Durante las jornadas se destacó que la soledad no deseada no es exclusiva de familias mayores; también aparece en etapas tempranas de la vida, cuando el acompañamiento y los apoyos resultan insuficientes o se diluyen con el tiempo. Asimismo, se subrayó la necesidad de un cambio social profundo: de políticas, de cultura comunitaria y de atención a las familias.
Aprendizajes y buenas prácticas
Las sesiones permitieron compartir aprendizajes y experiencias reales, con un doble enfoque:
- Centrado en la familia, poniendo voz a los retos de quienes cuidan en el día a día.
- Con mirada comunitaria, para explorar soluciones innovadoras que fortalezcan las redes de apoyo y mejoren la calidad de vida de las familias.
Entre los factores que generan aislamiento se identificaron: el sobrecoste económico del cuidado, la carga sostenida que recae habitualmente sobre mujeres cuidadoras, la fatiga emocional y la dificultad de conexión con redes externas.
Nuestro compromiso
En Hospitalarias Fundación Purísima Concepción reafirmamos nuestra implicación con este proyecto y nos comprometemos a impulsar en nuestro entorno:
- Espacios de encuentro comunitario: grupos de apoyo, actividades compartidas y redes vecinales.
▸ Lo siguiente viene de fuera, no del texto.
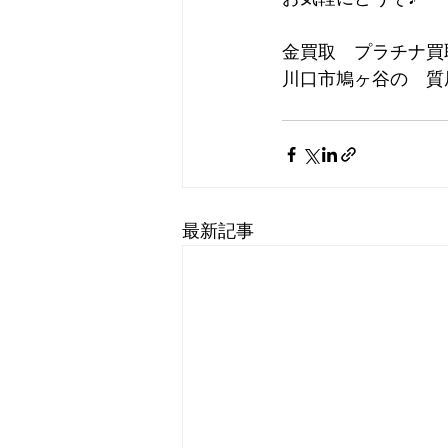
金買取　プラチナ買
川口市鳩ヶ谷の　質屋
最新記事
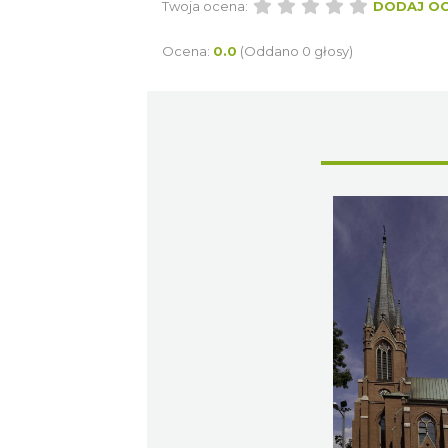
Twoja ocena:
DODAJ O
Ocena:
0.0
(Oddano 0 głosy)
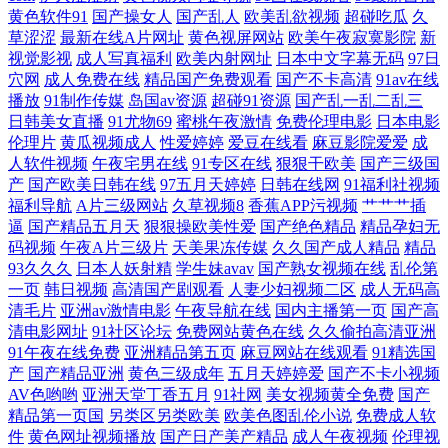
黄色软件91
国产操女人
国产乱人
欧美乱欲视频
超碰吃瓜
久
拍 久久五月资源网 深夜诱惑av 91深夜网站色 国产91视频网站 美女很黄免
草涩涩
最新在线A片网址
黄色视屏网站
欧美午夜寂寞影院
新
视觉影视
成人写真福利
欧美内射网址
日本中文字幕无码
97日
费 天天干网 91色色导航 豆花成人精品网 老司机黄色网 影音先锋迷奸系列
穴网
成人免费在线
精品国产免费观看
国产不卡高清
91av在线
播放
91制作传媒
岛国av资源
超碰91资源
国产乱一乱二乱三
日韩美女直播
91尤物69
蜜桃午夜激情
免费伦理电影
日本电影
超碰草逼 久久精品国产亚州 神马午夜福利影院 91精品传媒 成人日韩色图
伦理片
黄瓜视频成人
性爱婷婷
爱豆在线看
麻豆影院爱爱
成
人软件视频
午夜宅男在线
91专区在线
狠狠干欧美
国产三级国
久久偷拍视频网 91网站永久免费 男人的天堂网页 亚洲图片激情文学
产
国产欧美日韩在线
97五月天婷婷
日韩在线网
91福利社视频
福利导航
A片三级网站
久草视频8
香蕉APP污视频
艹艹艹插
逼
国产精品五月天
狠狠操欧美性爱
国产绝色精品
精品孕妇无
wwwav网址 麻豆爱爱爱 天天艹逼 www超碰全部 激情草草 日本A∨中文字
码视频
午夜A片三级片
天美果冻传媒
久久国产成人精品
精品
93久久久
日本人妖射精
学生妹avav
国产熟女视频在线
乱伦第
幕 伊仁大香蕉91 操碰在线免费观看 欧美韩日 伊人狠狠干 大香蕉182 男人
一页
韩日视频
高清国产剧观看
人妻少妇视频二区
成人无码高
清毛片
亚洲av激情电影
午夜导航在线
国内主播第一页
国产高
天堂网AV 午夜欧美性爱 99热网 韩国日本a级片 人妖av 中文字幕16p 超碰
清电影网址
91社区论坛
免费网站黄色在线
久久偷拍高清亚洲
91午夜在线免费
亚洲精品第五页
麻豆网站在线观看
91精选国
产
国产精品亚洲
黄色三级成年
五月天婷婷爱
国产不卡小视频
在线18公开 欧美韩日综日日骚 在线亚洲无毛 岛国夜夜爱 美女瑟瑟网站 五
AV色哟哟
亚洲天堂丁香五月
91社网
美女视频黄全免费
国产
精品第一页国
另类区另类欧美
欧美色图乱伦小说
免费成人软
月涩婷婷 www色图com 精品国内久久 日韩久久网 91精品导航 韩国日本色
件
黄色网址视频播放
国产日产美产精品
成人午夜视频
伦理视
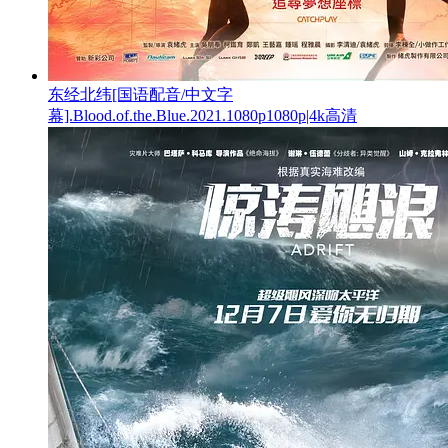
东经北纬[国语配音/中文字
幕].Blood.of.the.Blue.2021.1080p1080p|4k高清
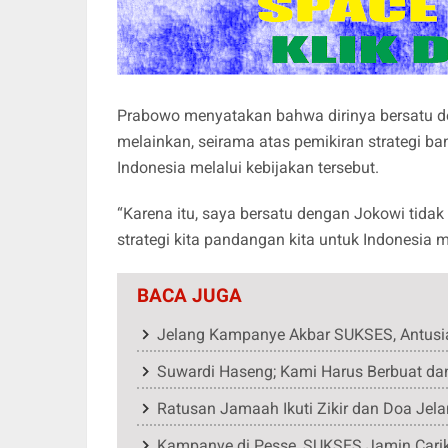
Prabowo menyatakan bahwa dirinya bersatu d
melainkan, seirama atas pemikiran strategi 
Indonesia melalui kebijakan tersebut.
“Karena itu, saya bersatu dengan Jokowi tidak
strategi kita pandangan kita untuk Indonesia m
BACA JUGA
Jelang Kampanye Akbar SUKSES, Antusia
Suwardi Haseng; Kami Harus Berbuat da
Ratusan Jamaah Ikuti Zikir dan Doa Je
Kampanye di Pesse, SUKSES Jamin Carik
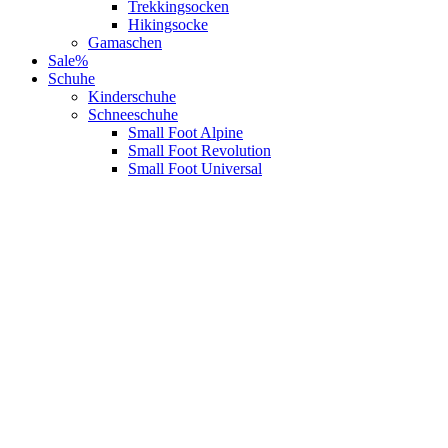
Trekkingsocken
Hikingsocke
Gamaschen
Sale%
Schuhe
Kinderschuhe
Schneeschuhe
Small Foot Alpine
Small Foot Revolution
Small Foot Universal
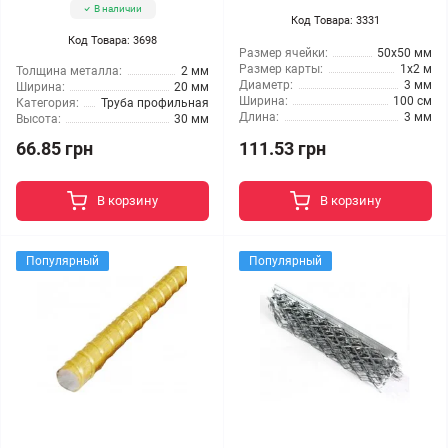
В наличии
Код Товара: 3331
Код Товара: 3698
Размер ячейки:
50x50 мм
Размер карты:
1x2 м
Толщина металла:
2 мм
Диаметр:
3 мм
Ширина:
20 мм
Ширина:
100 см
Категория:
Труба профильная
Длина:
3 мм
Высота:
30 мм
66.85 грн
111.53 грн
В корзину
В корзину
Популярный
Популярный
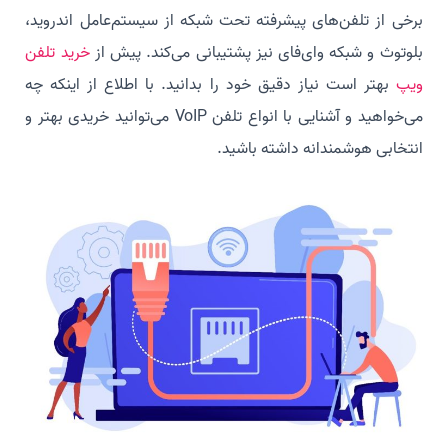
برخی از تلفن‌های پیشرفته تحت شبکه از سیستم‌عامل اندروید،
بلوتوث و شبکه وای‌فای نیز پشتیبانی می‌کند. پیش از
خرید تلفن
ویپ
بهتر است نیاز دقیق خود را بدانید. با اطلاع از اینکه چه
می‌خواهید و آشنایی با انواع تلفن VoIP می‌توانید خریدی بهتر و
انتخابی هوشمندانه داشته باشید.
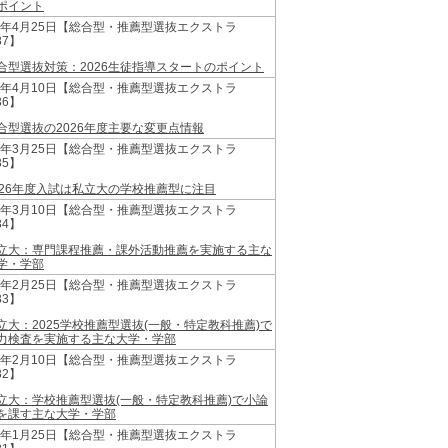
ポイント
25年4月25日【総合型・推薦型選抜エクストラ
37】
合型選抜対策：2026生徒指導スタートのポイント
25年4月10日【総合型・推薦型選抜エクストラ
36】
合型選抜の2026年度主要な変更点情報
25年3月25日【総合型・推薦型選抜エクストラ
35】
026年度入試は私立大の学校推薦型に注目
25年3月10日【総合型・推薦型選抜エクストラ
34】
立大：専門課程推薦・課外活動推薦を実施する主な
学・学部
25年2月25日【総合型・推薦型選抜エクストラ
33】
立大：2025学校推薦型選抜(一般・特定教科推薦)で
力検査を実施する主な大学・学部
25年2月10日【総合型・推薦型選抜エクストラ
32】
立大：学校推薦型選抜(一般・特定教科推薦)で小論
を課す主な大学・学部
25年1月25日【総合型・推薦型選抜エクストラ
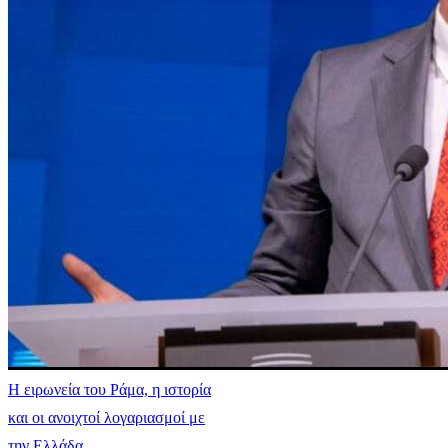
Η ειρωνεία του Ράμα, η ιστορία
και οι ανοιχτοί λογαριασμοί με
την Ελλάδα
- Colaboraciones con entidades locales: para articular apoyos complementarios a nuestros servicios.
- Formación y sensibilización: dirigida a familias, profesionales y ciudadanía, para visibilizar la soledad y combatir estigmas.
- Incidencia en políticas públicas: reclamando el reconocimiento de la soledad no deseada como un problema de salud social y comunitaria, con recursos adecuados para afrontarlo.
👉 Invitamos a familias, profesionales y entidades de nuestro entorno a sumarse a este reto: la soledad no se resuelve de manera individual, sino colectivamente.